The final regulations revise the structure of the proposed rules to clarify the application of section 362(e)(2) and to provide a framework for better coordination of the provisions of section 362(e)(1) and the related regulations. As noted in the preamble to today’s final regulations, these are “not substantive changes,” but are intended to simply the application of section 362(e)(2).
Read the final regulations [PDF 285 KB]
Before the American Jobs Creation Act of 2004, the basis of property received by a corporation—whether from domestic or foreign transferors—in a tax-free section 351 exchange, a tax-free reorganization, or a tax-free liquidation of a subsidiary corporation was the same as the adjusted basis of that property in the hands of the transferor, adjusted for gain or loss recognized by the transferor.
The 2004 Act included changes providing, in general, that in certain transactions involving transfers of built-in loss property, the basis of the property in the hands of the transferee would not be transferred basis but, rather, would be the fair market value of the transferred property immediately after the transfer.
Accordingly, with the 2004 Act changes, a corporation’s basis in property acquired in a section 362 transfer is fixed at fair market value. The limitation generally applies in certain situations:
- Importations of net built-in loss properties into the U.S. tax system subject to section 362 (that is, section 351 exchanges and reorganizations)
- Transfers of net built-in loss property into the U.S. tax system subject to section 334(b) (that is, section 332 subsidiary liquidations)
In October 2006, regulations were proposed to apply to transfers of net built-in loss property within the U.S. tax system that otherwise would duplicate the net built-in loss in the stock of the transferee.

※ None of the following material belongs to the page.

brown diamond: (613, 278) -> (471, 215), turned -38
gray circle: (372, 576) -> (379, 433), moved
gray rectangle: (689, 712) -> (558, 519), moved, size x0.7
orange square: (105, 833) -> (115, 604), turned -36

The proposed regulations also included provisions concerning:
- Application of the limitation rules to transfers outside of the U.S. tax system and to reorganizations
- Establishment of an exception for transactions in which net built-in loss is eliminated without recognition
- Application of the limitation rules to transfers in exchange for securities
- Clarification of the election to reduce stock basis
- Effect of the limitation rules on partnerships and S corporations
- Application of the section 336(d) to property previously transferred in a section 362(e)(2) transaction and to section 304 transactions
After the release of the proposed regulations, the IRS received questions concerning the application of section 362(e)(2) to transactions involving S corporations and partnerships and concerning the election with respect to transactions between persons outside the United States. As noted in the preamble to the final regulations, the IRS became aware of “certain ambiguities” relating to the proper operation of section 362(e)(2).
The preamble notes the following changes and additions, with the final regulations:
- Adopting a general operative rule and related definitions—e.g., “loss duplication transaction” and “loss duplication property”—to facilitate identifying transactions subject to section 362(e)(2)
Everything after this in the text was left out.